Multi-agent systems

Multi-agent is Phrony’s model for composing specialized agents into one coordinated execution. Instead of one monolithic agent, you split work: a parent orchestrates, and sub-agents handle focused parts with their own model, instructions, and integration tools. The whole tree—root run and every child run—lives in a single session. The session is the top-level, user-facing unit of work: history, status, and limits roll up from the root, while the trace shows how parent and child runs interleave.

Sub-agent execution mode

Agents in Sub-agent execution mode are the building blocks of multi-agent. They are not standalone entry points.

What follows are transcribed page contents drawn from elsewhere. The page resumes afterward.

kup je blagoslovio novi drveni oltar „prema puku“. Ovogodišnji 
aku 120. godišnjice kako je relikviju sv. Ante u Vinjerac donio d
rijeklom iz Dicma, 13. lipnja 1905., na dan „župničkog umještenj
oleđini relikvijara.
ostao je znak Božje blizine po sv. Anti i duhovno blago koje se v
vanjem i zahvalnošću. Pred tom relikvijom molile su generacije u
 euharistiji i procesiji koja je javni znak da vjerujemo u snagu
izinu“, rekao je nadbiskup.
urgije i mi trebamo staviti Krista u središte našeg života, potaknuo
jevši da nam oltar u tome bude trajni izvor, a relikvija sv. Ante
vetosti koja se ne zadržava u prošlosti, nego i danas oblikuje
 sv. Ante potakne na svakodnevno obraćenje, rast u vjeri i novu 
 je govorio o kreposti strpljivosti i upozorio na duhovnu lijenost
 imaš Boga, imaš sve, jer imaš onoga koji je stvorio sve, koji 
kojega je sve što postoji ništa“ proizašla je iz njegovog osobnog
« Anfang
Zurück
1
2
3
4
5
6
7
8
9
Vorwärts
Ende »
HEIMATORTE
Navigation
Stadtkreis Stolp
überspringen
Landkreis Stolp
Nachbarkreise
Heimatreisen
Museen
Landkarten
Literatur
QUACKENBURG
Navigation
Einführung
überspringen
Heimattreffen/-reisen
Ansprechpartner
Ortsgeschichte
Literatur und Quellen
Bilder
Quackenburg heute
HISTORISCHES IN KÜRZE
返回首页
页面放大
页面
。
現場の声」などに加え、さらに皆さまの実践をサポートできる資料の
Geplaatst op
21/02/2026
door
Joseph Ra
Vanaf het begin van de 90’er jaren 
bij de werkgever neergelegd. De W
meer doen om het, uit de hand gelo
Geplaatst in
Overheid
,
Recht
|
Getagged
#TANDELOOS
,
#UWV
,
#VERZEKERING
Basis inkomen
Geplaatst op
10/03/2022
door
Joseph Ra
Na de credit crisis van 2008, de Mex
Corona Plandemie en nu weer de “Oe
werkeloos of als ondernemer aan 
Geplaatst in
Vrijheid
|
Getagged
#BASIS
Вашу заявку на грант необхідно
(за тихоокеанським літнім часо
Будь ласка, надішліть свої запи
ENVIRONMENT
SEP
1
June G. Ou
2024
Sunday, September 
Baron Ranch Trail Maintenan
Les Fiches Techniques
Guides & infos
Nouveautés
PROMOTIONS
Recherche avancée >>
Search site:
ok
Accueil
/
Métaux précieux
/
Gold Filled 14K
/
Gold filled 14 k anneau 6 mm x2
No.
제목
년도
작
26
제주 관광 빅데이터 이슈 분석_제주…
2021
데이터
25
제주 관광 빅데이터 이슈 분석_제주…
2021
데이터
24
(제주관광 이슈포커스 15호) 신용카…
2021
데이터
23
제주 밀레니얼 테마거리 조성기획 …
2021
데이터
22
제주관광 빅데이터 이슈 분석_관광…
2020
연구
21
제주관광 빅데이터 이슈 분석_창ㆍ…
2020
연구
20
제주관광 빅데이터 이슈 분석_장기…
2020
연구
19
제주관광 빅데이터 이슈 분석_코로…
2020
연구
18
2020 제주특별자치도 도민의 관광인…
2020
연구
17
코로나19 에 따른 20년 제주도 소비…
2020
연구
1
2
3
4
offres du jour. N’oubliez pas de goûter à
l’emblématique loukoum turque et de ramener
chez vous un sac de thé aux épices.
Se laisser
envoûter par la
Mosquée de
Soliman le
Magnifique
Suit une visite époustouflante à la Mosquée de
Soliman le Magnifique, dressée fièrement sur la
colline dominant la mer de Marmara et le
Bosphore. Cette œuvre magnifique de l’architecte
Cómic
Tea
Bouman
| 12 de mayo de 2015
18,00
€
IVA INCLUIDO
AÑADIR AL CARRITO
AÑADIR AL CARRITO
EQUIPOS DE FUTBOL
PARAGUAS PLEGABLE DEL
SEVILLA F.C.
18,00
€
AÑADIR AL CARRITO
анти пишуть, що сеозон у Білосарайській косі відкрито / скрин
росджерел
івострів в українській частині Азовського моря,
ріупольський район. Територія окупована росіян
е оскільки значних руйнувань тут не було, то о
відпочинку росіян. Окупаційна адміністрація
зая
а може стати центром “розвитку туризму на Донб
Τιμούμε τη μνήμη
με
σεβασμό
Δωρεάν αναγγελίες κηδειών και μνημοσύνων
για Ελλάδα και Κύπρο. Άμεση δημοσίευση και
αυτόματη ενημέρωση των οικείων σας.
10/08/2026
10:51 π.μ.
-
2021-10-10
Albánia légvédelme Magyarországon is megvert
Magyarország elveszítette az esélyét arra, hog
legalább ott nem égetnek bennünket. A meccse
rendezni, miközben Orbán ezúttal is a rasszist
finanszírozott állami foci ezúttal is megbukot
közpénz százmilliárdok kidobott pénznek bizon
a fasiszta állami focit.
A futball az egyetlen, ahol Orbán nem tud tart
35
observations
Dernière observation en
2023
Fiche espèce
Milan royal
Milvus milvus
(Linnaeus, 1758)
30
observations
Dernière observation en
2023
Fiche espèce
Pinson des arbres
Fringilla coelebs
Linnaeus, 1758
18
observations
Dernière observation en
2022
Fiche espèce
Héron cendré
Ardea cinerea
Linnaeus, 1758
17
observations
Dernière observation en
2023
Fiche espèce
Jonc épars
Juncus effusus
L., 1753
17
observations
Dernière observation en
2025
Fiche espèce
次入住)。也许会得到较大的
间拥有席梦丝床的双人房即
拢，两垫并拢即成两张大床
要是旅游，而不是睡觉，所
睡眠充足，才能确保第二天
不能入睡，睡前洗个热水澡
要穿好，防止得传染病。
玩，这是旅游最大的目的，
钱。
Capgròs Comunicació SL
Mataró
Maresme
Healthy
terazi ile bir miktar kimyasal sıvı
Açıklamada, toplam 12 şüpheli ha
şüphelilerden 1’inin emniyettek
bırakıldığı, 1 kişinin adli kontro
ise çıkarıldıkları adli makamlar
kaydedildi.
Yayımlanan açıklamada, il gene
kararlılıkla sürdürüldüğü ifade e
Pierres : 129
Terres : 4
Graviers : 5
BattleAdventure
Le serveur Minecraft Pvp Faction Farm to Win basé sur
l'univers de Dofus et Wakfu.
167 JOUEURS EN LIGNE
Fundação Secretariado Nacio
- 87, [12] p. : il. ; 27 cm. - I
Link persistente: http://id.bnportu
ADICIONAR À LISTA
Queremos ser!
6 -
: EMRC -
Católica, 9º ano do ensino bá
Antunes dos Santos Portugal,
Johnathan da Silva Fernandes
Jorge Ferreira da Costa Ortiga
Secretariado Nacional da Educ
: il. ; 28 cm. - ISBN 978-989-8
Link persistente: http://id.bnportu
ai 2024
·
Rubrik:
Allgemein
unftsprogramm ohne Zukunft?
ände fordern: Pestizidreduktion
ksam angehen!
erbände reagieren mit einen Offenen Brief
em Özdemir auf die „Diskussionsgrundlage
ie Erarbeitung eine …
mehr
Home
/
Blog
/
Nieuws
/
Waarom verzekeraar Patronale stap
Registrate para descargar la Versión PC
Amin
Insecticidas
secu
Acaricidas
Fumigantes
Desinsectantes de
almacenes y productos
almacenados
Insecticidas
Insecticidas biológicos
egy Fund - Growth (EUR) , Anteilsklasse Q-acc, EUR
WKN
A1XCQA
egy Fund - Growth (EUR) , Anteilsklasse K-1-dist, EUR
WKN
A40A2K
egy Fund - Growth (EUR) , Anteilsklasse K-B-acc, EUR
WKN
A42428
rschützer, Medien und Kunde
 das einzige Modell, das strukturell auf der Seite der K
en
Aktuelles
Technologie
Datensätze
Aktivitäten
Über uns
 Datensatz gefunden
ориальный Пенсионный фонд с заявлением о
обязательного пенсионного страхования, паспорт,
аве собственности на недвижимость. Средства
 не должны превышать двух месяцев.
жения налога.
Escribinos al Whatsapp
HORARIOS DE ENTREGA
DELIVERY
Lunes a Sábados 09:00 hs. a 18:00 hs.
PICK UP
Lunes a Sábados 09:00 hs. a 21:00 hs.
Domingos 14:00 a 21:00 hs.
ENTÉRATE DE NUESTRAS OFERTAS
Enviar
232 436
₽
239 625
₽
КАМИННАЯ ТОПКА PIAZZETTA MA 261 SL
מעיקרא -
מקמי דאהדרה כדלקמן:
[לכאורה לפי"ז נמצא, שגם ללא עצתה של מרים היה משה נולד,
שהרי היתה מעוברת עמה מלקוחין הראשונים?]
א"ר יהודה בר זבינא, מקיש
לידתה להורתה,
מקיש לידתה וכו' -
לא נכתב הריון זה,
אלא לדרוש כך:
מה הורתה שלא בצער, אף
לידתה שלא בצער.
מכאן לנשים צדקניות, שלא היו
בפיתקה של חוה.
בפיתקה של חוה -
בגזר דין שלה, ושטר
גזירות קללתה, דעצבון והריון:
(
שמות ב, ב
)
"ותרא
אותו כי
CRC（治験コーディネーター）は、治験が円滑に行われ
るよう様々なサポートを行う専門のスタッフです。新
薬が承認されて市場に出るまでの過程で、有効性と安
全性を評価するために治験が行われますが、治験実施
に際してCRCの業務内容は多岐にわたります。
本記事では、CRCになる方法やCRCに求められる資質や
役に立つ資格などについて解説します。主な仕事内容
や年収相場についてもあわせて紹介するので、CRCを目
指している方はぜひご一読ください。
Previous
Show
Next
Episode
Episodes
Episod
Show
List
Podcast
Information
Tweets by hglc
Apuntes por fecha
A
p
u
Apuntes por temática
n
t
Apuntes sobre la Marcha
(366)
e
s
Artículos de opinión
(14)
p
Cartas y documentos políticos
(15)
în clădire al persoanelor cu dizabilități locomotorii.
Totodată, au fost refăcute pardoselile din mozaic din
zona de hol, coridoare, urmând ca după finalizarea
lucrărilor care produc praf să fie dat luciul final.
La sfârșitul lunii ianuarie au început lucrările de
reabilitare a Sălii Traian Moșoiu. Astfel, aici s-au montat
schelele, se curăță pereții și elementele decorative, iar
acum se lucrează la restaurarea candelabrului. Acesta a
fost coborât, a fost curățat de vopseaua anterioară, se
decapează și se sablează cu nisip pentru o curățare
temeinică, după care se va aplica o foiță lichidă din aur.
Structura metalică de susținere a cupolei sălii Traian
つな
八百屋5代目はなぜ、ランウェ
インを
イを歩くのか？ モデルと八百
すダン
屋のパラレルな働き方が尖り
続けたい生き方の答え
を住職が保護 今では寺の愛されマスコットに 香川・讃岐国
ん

Triggerable by Scheduled or API triggers?	No — you do not start them with triggers or the embedded API.
Callable by a parent?	Yes — when a parent version allowlists them, they appear as tools the parent model can call.
Own configuration?	Yes — full version config: model, instructions, operations, limits, anomaly control, and so on.
Agent in the loop (AITL)?	Yes — always, as below. Sub-agents talk up to the parent, not to end users, when they need help mid-run. That behavior is part of the platform; you do not turn it on or off.

Parent configuration

On a parent agent’s version (not Sub-agent mode), the Multi-agent block—when your workspace plan supports it—controls delegation. The same area is documented on the agent page; here is the behavioral summary.

Field	What it does
Can execute sub-agents	If off, this version never dispatches child agents, regardless of the allowlist.
Allowed sub-agents	Which Sub-agent–mode agents this version may call. The model only sees and may invoke agents listed here; there is no open discovery.
Sub-agent execution model	Sequential or Parallel (see below). Shapes how multiple sub-agent invocations are run once the model requests them.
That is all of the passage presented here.